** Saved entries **
● ● ●

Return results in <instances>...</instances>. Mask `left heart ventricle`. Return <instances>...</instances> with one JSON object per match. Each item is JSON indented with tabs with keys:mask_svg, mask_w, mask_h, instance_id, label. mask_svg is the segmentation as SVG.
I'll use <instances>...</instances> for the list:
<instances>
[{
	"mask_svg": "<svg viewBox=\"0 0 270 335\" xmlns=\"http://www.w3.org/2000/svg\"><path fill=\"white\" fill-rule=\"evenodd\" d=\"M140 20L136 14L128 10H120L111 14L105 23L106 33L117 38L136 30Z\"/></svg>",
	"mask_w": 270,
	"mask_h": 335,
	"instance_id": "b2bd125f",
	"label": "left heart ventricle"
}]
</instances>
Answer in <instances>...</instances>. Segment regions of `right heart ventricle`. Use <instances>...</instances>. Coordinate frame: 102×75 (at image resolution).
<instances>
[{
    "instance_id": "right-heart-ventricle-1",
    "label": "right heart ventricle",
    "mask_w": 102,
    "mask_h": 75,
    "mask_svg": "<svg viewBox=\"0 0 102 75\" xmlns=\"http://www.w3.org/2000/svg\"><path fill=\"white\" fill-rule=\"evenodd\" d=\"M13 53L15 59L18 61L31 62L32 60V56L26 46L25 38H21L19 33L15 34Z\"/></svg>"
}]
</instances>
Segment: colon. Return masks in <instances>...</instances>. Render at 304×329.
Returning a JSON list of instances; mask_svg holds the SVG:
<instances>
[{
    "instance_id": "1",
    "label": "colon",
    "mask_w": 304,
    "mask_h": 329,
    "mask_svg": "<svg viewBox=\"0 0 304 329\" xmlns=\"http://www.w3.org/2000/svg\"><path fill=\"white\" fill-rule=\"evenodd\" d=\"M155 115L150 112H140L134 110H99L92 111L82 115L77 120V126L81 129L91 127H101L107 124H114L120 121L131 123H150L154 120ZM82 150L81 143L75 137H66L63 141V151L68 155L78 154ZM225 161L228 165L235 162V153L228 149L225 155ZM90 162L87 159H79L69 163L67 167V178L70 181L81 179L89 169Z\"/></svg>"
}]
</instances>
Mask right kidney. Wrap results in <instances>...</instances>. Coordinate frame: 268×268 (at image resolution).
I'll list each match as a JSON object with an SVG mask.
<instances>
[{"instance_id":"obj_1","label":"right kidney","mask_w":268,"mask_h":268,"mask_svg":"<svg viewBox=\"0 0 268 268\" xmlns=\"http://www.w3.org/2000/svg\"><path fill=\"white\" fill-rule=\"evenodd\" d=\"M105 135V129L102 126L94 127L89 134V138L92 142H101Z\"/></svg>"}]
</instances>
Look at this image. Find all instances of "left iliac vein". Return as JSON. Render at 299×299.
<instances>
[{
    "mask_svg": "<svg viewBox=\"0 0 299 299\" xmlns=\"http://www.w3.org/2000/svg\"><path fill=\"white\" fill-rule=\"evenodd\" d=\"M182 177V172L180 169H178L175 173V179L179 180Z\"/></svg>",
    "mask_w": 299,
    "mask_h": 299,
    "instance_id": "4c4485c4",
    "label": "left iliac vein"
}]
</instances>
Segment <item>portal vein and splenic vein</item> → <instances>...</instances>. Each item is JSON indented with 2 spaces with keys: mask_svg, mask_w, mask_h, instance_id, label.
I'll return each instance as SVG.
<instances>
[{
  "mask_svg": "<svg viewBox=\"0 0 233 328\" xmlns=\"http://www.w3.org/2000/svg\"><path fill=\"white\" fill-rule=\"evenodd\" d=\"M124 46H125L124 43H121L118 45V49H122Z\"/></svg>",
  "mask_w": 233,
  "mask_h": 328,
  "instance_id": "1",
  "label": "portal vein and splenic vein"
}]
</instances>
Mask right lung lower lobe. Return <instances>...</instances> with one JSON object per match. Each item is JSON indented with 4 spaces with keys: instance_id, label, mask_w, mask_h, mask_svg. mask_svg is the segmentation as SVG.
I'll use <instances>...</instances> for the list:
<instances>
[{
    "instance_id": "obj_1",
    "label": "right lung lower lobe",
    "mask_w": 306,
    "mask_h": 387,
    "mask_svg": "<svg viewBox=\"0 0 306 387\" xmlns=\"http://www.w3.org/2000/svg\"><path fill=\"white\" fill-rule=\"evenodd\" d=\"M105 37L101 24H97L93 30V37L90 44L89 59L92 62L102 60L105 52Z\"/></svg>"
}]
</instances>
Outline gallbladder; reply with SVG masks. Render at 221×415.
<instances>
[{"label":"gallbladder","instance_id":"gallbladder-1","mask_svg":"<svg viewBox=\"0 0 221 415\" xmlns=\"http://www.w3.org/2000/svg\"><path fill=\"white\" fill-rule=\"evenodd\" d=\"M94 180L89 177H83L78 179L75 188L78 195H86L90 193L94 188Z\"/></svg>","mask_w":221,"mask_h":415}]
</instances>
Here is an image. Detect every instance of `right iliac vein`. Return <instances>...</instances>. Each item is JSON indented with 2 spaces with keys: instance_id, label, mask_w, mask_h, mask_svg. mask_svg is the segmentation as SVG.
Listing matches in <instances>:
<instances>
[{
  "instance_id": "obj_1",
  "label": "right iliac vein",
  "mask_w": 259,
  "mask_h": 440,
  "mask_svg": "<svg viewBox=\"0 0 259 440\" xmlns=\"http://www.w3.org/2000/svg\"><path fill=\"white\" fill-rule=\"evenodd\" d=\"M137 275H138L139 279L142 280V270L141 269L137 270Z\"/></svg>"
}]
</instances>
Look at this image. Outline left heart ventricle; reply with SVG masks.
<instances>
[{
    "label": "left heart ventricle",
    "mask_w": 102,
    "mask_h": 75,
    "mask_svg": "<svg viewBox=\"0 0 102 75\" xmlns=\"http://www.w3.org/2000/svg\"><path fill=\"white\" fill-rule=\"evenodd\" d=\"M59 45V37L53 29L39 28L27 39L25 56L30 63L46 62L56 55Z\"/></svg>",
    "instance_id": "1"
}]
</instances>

● ● ●

** INSTRUCTIONS FOR THE TASK **
Each line above should be output exactly as written.

** OUTPUT **
Return results in <instances>...</instances>. Mask `left heart ventricle`. Return <instances>...</instances> with one JSON object per match. Each item is JSON indented with tabs with keys:mask_svg, mask_w, mask_h, instance_id, label. mask_svg is the segmentation as SVG.
I'll use <instances>...</instances> for the list:
<instances>
[{
	"mask_svg": "<svg viewBox=\"0 0 270 335\" xmlns=\"http://www.w3.org/2000/svg\"><path fill=\"white\" fill-rule=\"evenodd\" d=\"M140 20L136 14L128 10H120L111 14L105 23L106 33L117 38L136 30Z\"/></svg>",
	"mask_w": 270,
	"mask_h": 335,
	"instance_id": "b2bd125f",
	"label": "left heart ventricle"
}]
</instances>
Answer in <instances>...</instances>. Segment regions of `right heart ventricle`. Use <instances>...</instances>. Coordinate frame: 102×75 (at image resolution).
<instances>
[{
    "instance_id": "right-heart-ventricle-1",
    "label": "right heart ventricle",
    "mask_w": 102,
    "mask_h": 75,
    "mask_svg": "<svg viewBox=\"0 0 102 75\" xmlns=\"http://www.w3.org/2000/svg\"><path fill=\"white\" fill-rule=\"evenodd\" d=\"M13 53L15 59L18 61L31 62L32 60V56L26 46L25 38H21L19 33L15 34Z\"/></svg>"
}]
</instances>
Segment: colon. Return masks in <instances>...</instances>. Render at 304×329.
Returning a JSON list of instances; mask_svg holds the SVG:
<instances>
[{
    "instance_id": "1",
    "label": "colon",
    "mask_w": 304,
    "mask_h": 329,
    "mask_svg": "<svg viewBox=\"0 0 304 329\" xmlns=\"http://www.w3.org/2000/svg\"><path fill=\"white\" fill-rule=\"evenodd\" d=\"M155 115L150 112H140L134 110H99L92 111L82 115L77 120V126L81 129L91 127H101L107 124H114L120 121L131 123H150L154 120ZM82 150L81 143L75 137H66L63 141V151L68 155L78 154ZM225 161L228 165L235 162V153L228 149L225 155ZM90 162L87 159H79L69 163L67 167V178L70 181L81 179L89 169Z\"/></svg>"
}]
</instances>
Mask right kidney. Wrap results in <instances>...</instances>. Coordinate frame: 268×268 (at image resolution).
I'll list each match as a JSON object with an SVG mask.
<instances>
[{"instance_id":"obj_1","label":"right kidney","mask_w":268,"mask_h":268,"mask_svg":"<svg viewBox=\"0 0 268 268\" xmlns=\"http://www.w3.org/2000/svg\"><path fill=\"white\" fill-rule=\"evenodd\" d=\"M105 135V129L102 126L94 127L89 134V138L92 142H101Z\"/></svg>"}]
</instances>
Look at this image. Find all instances of "left iliac vein". Return as JSON. Render at 299×299.
<instances>
[{
    "mask_svg": "<svg viewBox=\"0 0 299 299\" xmlns=\"http://www.w3.org/2000/svg\"><path fill=\"white\" fill-rule=\"evenodd\" d=\"M182 177V172L180 169H178L175 173V179L179 180Z\"/></svg>",
    "mask_w": 299,
    "mask_h": 299,
    "instance_id": "4c4485c4",
    "label": "left iliac vein"
}]
</instances>
Segment <item>portal vein and splenic vein</item> → <instances>...</instances>. Each item is JSON indented with 2 spaces with keys: mask_svg, mask_w, mask_h, instance_id, label.
I'll return each instance as SVG.
<instances>
[{
  "mask_svg": "<svg viewBox=\"0 0 233 328\" xmlns=\"http://www.w3.org/2000/svg\"><path fill=\"white\" fill-rule=\"evenodd\" d=\"M124 46H125L124 43H121L118 45V49H122Z\"/></svg>",
  "mask_w": 233,
  "mask_h": 328,
  "instance_id": "1",
  "label": "portal vein and splenic vein"
}]
</instances>
Mask right lung lower lobe. Return <instances>...</instances> with one JSON object per match. Each item is JSON indented with 4 spaces with keys: instance_id, label, mask_w, mask_h, mask_svg. mask_svg is the segmentation as SVG.
I'll use <instances>...</instances> for the list:
<instances>
[{
    "instance_id": "obj_1",
    "label": "right lung lower lobe",
    "mask_w": 306,
    "mask_h": 387,
    "mask_svg": "<svg viewBox=\"0 0 306 387\" xmlns=\"http://www.w3.org/2000/svg\"><path fill=\"white\" fill-rule=\"evenodd\" d=\"M105 37L101 24H97L93 30V37L90 44L89 59L92 62L102 60L105 52Z\"/></svg>"
}]
</instances>
Outline gallbladder; reply with SVG masks. Render at 221×415.
<instances>
[{"label":"gallbladder","instance_id":"gallbladder-1","mask_svg":"<svg viewBox=\"0 0 221 415\" xmlns=\"http://www.w3.org/2000/svg\"><path fill=\"white\" fill-rule=\"evenodd\" d=\"M94 180L89 177H83L78 179L75 188L78 195H86L90 193L94 188Z\"/></svg>","mask_w":221,"mask_h":415}]
</instances>
Here is an image. Detect every instance of `right iliac vein`. Return <instances>...</instances>. Each item is JSON indented with 2 spaces with keys: instance_id, label, mask_w, mask_h, mask_svg. mask_svg is the segmentation as SVG.
Listing matches in <instances>:
<instances>
[{
  "instance_id": "obj_1",
  "label": "right iliac vein",
  "mask_w": 259,
  "mask_h": 440,
  "mask_svg": "<svg viewBox=\"0 0 259 440\" xmlns=\"http://www.w3.org/2000/svg\"><path fill=\"white\" fill-rule=\"evenodd\" d=\"M137 275H138L139 279L142 280V270L141 269L137 270Z\"/></svg>"
}]
</instances>
Look at this image. Outline left heart ventricle; reply with SVG masks.
<instances>
[{
    "label": "left heart ventricle",
    "mask_w": 102,
    "mask_h": 75,
    "mask_svg": "<svg viewBox=\"0 0 102 75\" xmlns=\"http://www.w3.org/2000/svg\"><path fill=\"white\" fill-rule=\"evenodd\" d=\"M59 45V37L53 29L39 28L27 39L25 56L30 63L46 62L56 55Z\"/></svg>",
    "instance_id": "1"
}]
</instances>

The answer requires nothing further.